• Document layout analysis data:
--- START ---

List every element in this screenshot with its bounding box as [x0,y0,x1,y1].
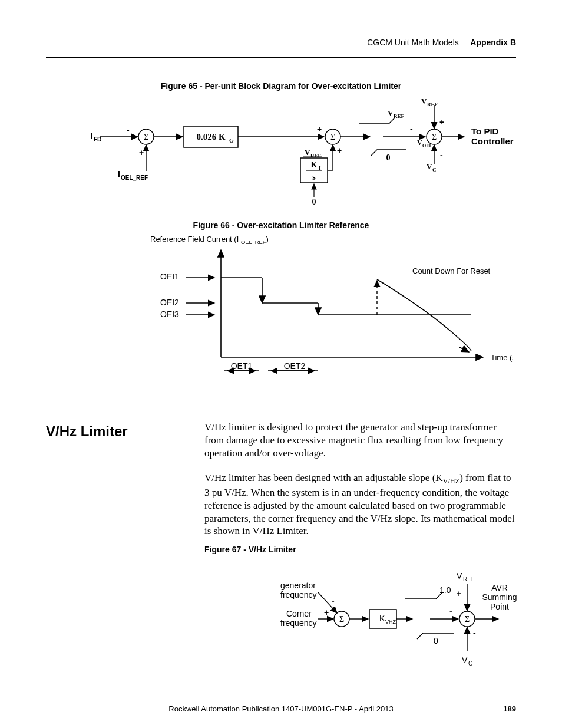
svg-text:REF: REF [463,576,475,582]
svg-text:-: - [440,150,443,160]
svg-text:Σ: Σ [144,133,148,141]
svg-text:frequency: frequency [280,618,316,628]
svg-text:OEL: OEL [422,143,432,149]
svg-text:+: + [324,608,329,617]
svg-text:K: K [311,160,318,169]
page: CGCM Unit Math Models Appendix B Figure … [0,0,562,728]
svg-text:VHZ: VHZ [385,619,396,625]
svg-text:Count Down For Reset: Count Down For Reset [412,266,491,275]
svg-text:I: I [118,169,120,179]
svg-text:Σ: Σ [432,133,437,141]
svg-text:K: K [379,614,385,623]
svg-text:1.0: 1.0 [439,585,451,595]
svg-text:+: + [337,146,342,155]
svg-text:-: - [449,607,452,616]
svg-text:C: C [468,660,472,667]
svg-text:To PID: To PID [471,126,499,136]
svg-text:+: + [139,148,144,157]
svg-text:Σ: Σ [339,615,344,624]
svg-text:V: V [417,139,422,147]
svg-text:OEI1: OEI1 [160,272,179,281]
footer-page: 189 [503,704,516,713]
svg-text:V: V [462,655,468,665]
svg-text:V: V [421,97,427,106]
svg-text:+: + [439,117,444,127]
svg-text:Time (s): Time (s) [491,353,513,362]
svg-text:-: - [473,628,476,637]
svg-text:OEL_REF: OEL_REF [121,174,148,181]
svg-text:OEI2: OEI2 [160,298,179,307]
header-text: CGCM Unit Math Models Appendix B [367,38,516,47]
svg-text:generator: generator [280,581,316,590]
fig65-diagram: Σ I FD - + I OEL_REF 0.026 K G + Σ K I s [82,94,536,212]
fig67-caption: Figure 67 - V/Hz Limiter [204,545,516,554]
svg-text:REF: REF [394,113,405,119]
svg-text:OEI3: OEI3 [160,309,179,319]
svg-text:FD: FD [94,136,101,143]
svg-text:V: V [305,148,310,157]
svg-text:0: 0 [312,197,316,206]
svg-text:Σ: Σ [465,615,470,624]
svg-text:0.026 K: 0.026 K [196,132,226,141]
svg-text:Σ: Σ [330,133,335,141]
svg-text:0: 0 [434,636,438,645]
fig66-caption: Figure 66 - Over-excitation Limiter Refe… [0,220,562,230]
page-header: CGCM Unit Math Models Appendix B [46,37,516,58]
svg-text:Corner: Corner [286,609,312,618]
svg-text:V: V [457,571,462,581]
svg-text:REF: REF [310,153,322,159]
header-appendix: Appendix B [470,38,516,47]
svg-text:V: V [388,108,394,117]
svg-text:V: V [427,162,432,171]
header-chapter: CGCM Unit Math Models [367,38,459,47]
svg-text:-: - [332,597,335,606]
svg-text:OET2: OET2 [284,361,306,371]
svg-text:OET1: OET1 [231,361,253,371]
svg-text:+: + [317,124,322,134]
fig67-diagram: Σ generator frequency - Corner frequency… [259,560,530,678]
svg-text:Summing: Summing [482,592,517,602]
svg-text:+: + [457,589,461,598]
svg-text:s: s [312,173,316,182]
svg-text:AVR: AVR [491,583,508,592]
svg-text:REF: REF [427,101,438,107]
para1: V/Hz limiter is designed to protect the … [204,421,516,459]
svg-text:C: C [432,167,437,173]
para2: V/Hz limiter has been designed with an a… [204,472,516,538]
fig66-ylabel: Reference Field Current (I OEL_REF) [150,235,269,245]
svg-line-67 [459,347,469,352]
svg-text:-: - [127,125,130,134]
fig66-diagram: Time (s) OEI1 OEI2 OEI3 Count Down For R… [153,245,513,381]
svg-text:G: G [229,137,234,144]
svg-text:0: 0 [386,153,391,162]
svg-text:I: I [91,131,93,140]
footer-publication: Rockwell Automation Publication 1407-UM0… [168,704,393,713]
svg-text:-: - [410,124,413,133]
svg-text:frequency: frequency [280,590,316,599]
fig65-caption: Figure 65 - Per-unit Block Diagram for O… [0,81,562,91]
svg-text:Controller: Controller [471,136,514,146]
svg-text:Point: Point [490,602,509,611]
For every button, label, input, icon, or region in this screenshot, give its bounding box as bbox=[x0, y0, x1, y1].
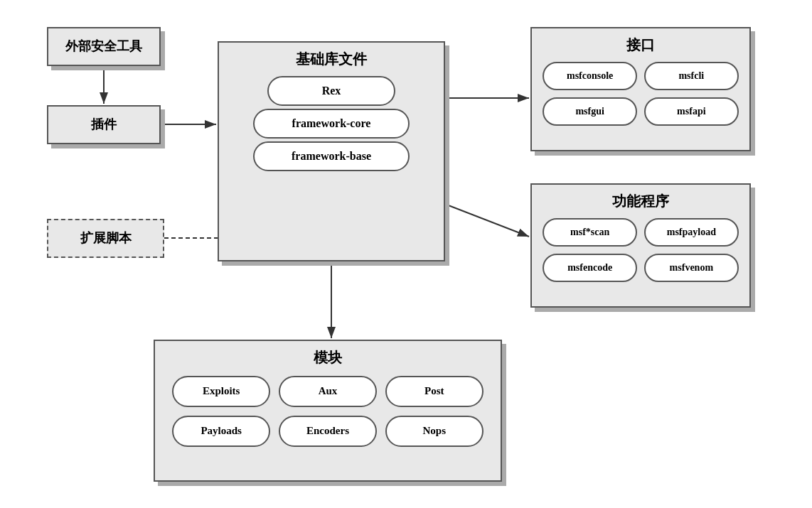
post-box: Post bbox=[385, 376, 484, 407]
architecture-diagram: 外部安全工具 插件 扩展脚本 基础库文件 Rex framework-core … bbox=[33, 13, 779, 496]
msfpayload-box: msfpayload bbox=[644, 218, 739, 247]
exploits-box: Exploits bbox=[172, 376, 270, 407]
msfpayload-label: msfpayload bbox=[667, 227, 716, 238]
aux-label: Aux bbox=[319, 385, 338, 397]
msfencode-box: msfencode bbox=[543, 254, 637, 282]
rex-box: Rex bbox=[267, 76, 395, 106]
base-lib-title: 基础库文件 bbox=[296, 50, 367, 69]
external-tool-box: 外部安全工具 bbox=[47, 27, 161, 66]
nops-label: Nops bbox=[423, 425, 447, 437]
plugin-box: 插件 bbox=[47, 105, 161, 144]
modules-box: 模块 Exploits Aux Post Payloads Encoders N… bbox=[154, 340, 502, 482]
msfconsole-box: msfconsole bbox=[543, 62, 637, 90]
functions-grid: msf*scan msfpayload msfencode msfvenom bbox=[543, 218, 738, 282]
msfvenom-box: msfvenom bbox=[644, 254, 739, 282]
payloads-label: Payloads bbox=[201, 425, 242, 437]
interface-box: 接口 msfconsole msfcli msfgui msfapi bbox=[530, 27, 751, 151]
payloads-box: Payloads bbox=[172, 416, 270, 447]
rex-label: Rex bbox=[322, 85, 341, 97]
framework-core-box: framework-core bbox=[253, 109, 410, 139]
msfapi-label: msfapi bbox=[677, 106, 705, 117]
ext-script-label: 扩展脚本 bbox=[80, 229, 132, 247]
msfconsole-label: msfconsole bbox=[567, 70, 613, 82]
modules-title: 模块 bbox=[314, 348, 342, 367]
interface-grid: msfconsole msfcli msfgui msfapi bbox=[543, 62, 738, 126]
modules-grid: Exploits Aux Post Payloads Encoders Nops bbox=[172, 376, 483, 447]
framework-base-box: framework-base bbox=[253, 141, 410, 171]
functions-box: 功能程序 msf*scan msfpayload msfencode msfve… bbox=[530, 183, 751, 308]
functions-title: 功能程序 bbox=[612, 192, 669, 211]
nops-box: Nops bbox=[385, 416, 484, 447]
aux-box: Aux bbox=[279, 376, 377, 407]
msfgui-label: msfgui bbox=[575, 106, 604, 117]
base-lib-inner: Rex framework-core framework-base bbox=[219, 76, 444, 171]
interface-title: 接口 bbox=[626, 36, 655, 55]
msfcli-label: msfcli bbox=[678, 70, 704, 82]
msfscan-box: msf*scan bbox=[543, 218, 637, 247]
msfvenom-label: msfvenom bbox=[670, 262, 713, 274]
framework-base-label: framework-base bbox=[292, 150, 371, 163]
base-lib-box: 基础库文件 Rex framework-core framework-base bbox=[218, 41, 445, 261]
msfscan-label: msf*scan bbox=[570, 227, 609, 238]
encoders-box: Encoders bbox=[279, 416, 377, 447]
msfcli-box: msfcli bbox=[644, 62, 739, 90]
framework-core-label: framework-core bbox=[292, 117, 371, 130]
msfapi-box: msfapi bbox=[644, 97, 739, 126]
external-tool-label: 外部安全工具 bbox=[65, 38, 142, 55]
plugin-label: 插件 bbox=[91, 116, 117, 133]
msfgui-box: msfgui bbox=[543, 97, 637, 126]
exploits-label: Exploits bbox=[203, 385, 240, 397]
ext-script-box: 扩展脚本 bbox=[47, 219, 164, 258]
svg-line-7 bbox=[447, 205, 529, 237]
post-label: Post bbox=[424, 385, 444, 397]
encoders-label: Encoders bbox=[306, 425, 349, 437]
msfencode-label: msfencode bbox=[567, 262, 612, 274]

--- END ---

• Action item: Pull from the data each line where the string "CGCM" turns up.

• Task response:
page: CGCM Unit Math Models Appendix B Figure … [0,0,562,728]
header-text: CGCM Unit Math Models Appendix B [367,38,516,47]
page-header: CGCM Unit Math Models Appendix B [46,37,516,58]
header-chapter: CGCM Unit Math Models [367,38,459,47]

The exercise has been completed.